If Todd Akin pulls this off, it will be more than he who is vindicated. It was also be the pro-life community.
After supposedly suffering a nine point drop following his infamous rape remark, to fall behind Claire McKaskill 49-44%, could it be Akin has already recovered? Yes, according to a new poll commissioned by Family Research Council.
If Akin regains his foothold, it will put knee-jerk Republicans in a deservedly tough spot. Two days ago RNC Chairman Reince Priebus insanely declared, “He can be tied, we’re not gonna send him a penny.” Priebus, pictured right, has said he believes life begins at conception, although he must also believe babies whose fathers are rapists can nevertheless be murdered.
Seriously, are Republicans so afraid of feminists, and so afraid of defending the pro-life issue, that they’ll throw themselves under the same bus they threw Akin?
Reported Politico, yesterday:
A survey commissioned by the Family Research Council — the prominent social conservative group standing with Akin… found that Akin now pulls 45% support to McCaskill’s 42%.
That’s not to say Akin hasn’t sustained damage: his personal image is weak, with 44% of voters having a favorable impression of him and 50% having an unfavorable impression. But he still leads McCaskill by 10 points among independent voters and in the conservative-leaning state, Akin wins about the same percentage of Republicans (78%) that McCaskill wins among Democrats (82%.)

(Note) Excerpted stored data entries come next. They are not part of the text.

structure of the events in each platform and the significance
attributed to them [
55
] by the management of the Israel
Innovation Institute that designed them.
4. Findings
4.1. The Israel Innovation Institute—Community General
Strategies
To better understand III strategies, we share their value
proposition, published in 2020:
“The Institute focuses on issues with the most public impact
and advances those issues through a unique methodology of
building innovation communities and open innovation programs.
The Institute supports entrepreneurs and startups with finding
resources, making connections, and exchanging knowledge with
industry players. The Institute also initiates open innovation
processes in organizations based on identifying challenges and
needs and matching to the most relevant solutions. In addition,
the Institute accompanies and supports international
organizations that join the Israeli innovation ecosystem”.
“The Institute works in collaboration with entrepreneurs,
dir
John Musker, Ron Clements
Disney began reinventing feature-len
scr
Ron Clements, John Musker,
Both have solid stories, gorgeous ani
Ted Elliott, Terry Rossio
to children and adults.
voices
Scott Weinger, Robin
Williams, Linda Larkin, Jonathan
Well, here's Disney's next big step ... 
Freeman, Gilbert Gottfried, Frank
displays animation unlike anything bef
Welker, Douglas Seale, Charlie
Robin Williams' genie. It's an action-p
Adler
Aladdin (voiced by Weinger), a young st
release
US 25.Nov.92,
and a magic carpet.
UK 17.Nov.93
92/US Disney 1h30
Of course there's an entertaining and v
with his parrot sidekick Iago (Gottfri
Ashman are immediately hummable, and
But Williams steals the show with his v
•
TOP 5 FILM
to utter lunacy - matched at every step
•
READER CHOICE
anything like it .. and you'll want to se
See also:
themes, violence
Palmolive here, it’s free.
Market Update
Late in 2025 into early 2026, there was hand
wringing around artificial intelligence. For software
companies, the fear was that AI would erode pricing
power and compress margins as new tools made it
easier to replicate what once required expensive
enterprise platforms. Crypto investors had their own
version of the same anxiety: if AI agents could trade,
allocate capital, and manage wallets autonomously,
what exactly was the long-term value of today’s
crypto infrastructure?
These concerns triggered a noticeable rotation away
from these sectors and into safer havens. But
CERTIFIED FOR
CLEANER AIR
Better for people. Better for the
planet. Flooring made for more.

Pollster Fritz Wenzel underlines the importance of Akin’s support on the right: “McCaskill holds a 58% lead over Akin among very liberal voters, but that pales compared to Akin’s 81% to 5% lead among very conservative voters in Missouri.”
“Despite the firestorm of news in the Senate race over the past few weeks, most voters have already made up their mind in the race, the survey shows,” Wenzel writes. “The fact that 80% said they were firm in their choice certainly indicates that this is a race that will be decided more by ideology and turnout efforts by the campaigns and less by breaking news that flashes across the news pages and cable news channels.”…
The FRC poll was conducted by Wenzel Strategies from Aug. 27 to Aug. 28, testing 829 voters for a margin of error of plus or minus 3.38%. The sample was 32.7% Democrats, 34.1% Republicans and 33.2% independents.
As the Huffington Post points out, the Akin controversy has created new pressure in the “ever-slumbering tensions between the Republican Party’s two core wings: social conservatives and corporate interests.”
While Republican Party elites immediately not only abandoned Akin but attacked him with a vengeance, pro-lifers stood by him. From CNN, August 24:
Huckabee at one point compared the National Republican Senatorial Committee to “union goons” who “kneecap” their enemies.
The former Arkansas governor said party bosses were “opening up rounds and rounds” of ammunition on Akin and “then running over with tanks and trucks and leaving him to be ravaged by the other side.”
“This is unprecedented, to see to this orchestrated attempt to humiliate and devastate a fellow Republican,” Huckabee said of Akin, who has deep ties to the Christian conservative movement….
Huckabee said he spoke directly with NRSC officials this week and was assured that they would begin to dial back their offensive against Akin. He said party officials specifically told him they would stop pressuring Akin’s consultants and campaign vendors to drop the congressman as a client.
Gee, thanks, GOP.
A final salient point in a Hill article today echoes mine from last week: Republicans clearly panicked and committed a knee-jerk reaction that will hopefully become a much-needed learning experience…
Former Sen. Rick Santorum (R-PA) told The Hill that Akin had made a “very bad” mistake with his comments but that the party acted too quickly in calling for him to drop out.
“Anyone who’s the nominee of the party has the right to get the opportunity to see if he could right the ship,” he said. “I don’t think they gave him time to right the ship. I share their outrage over what he said and how he handled the situation, but he’s the nominee and he deserves the opportunity to see how these things [play out]. You don’t act in politics in the passion of the moment. If you do, you’re going to make a lot of mistakes.”
This would not have happened had Republicans called social conservative leaders instead of freaking out, which was a slight social conservatives should call them out on.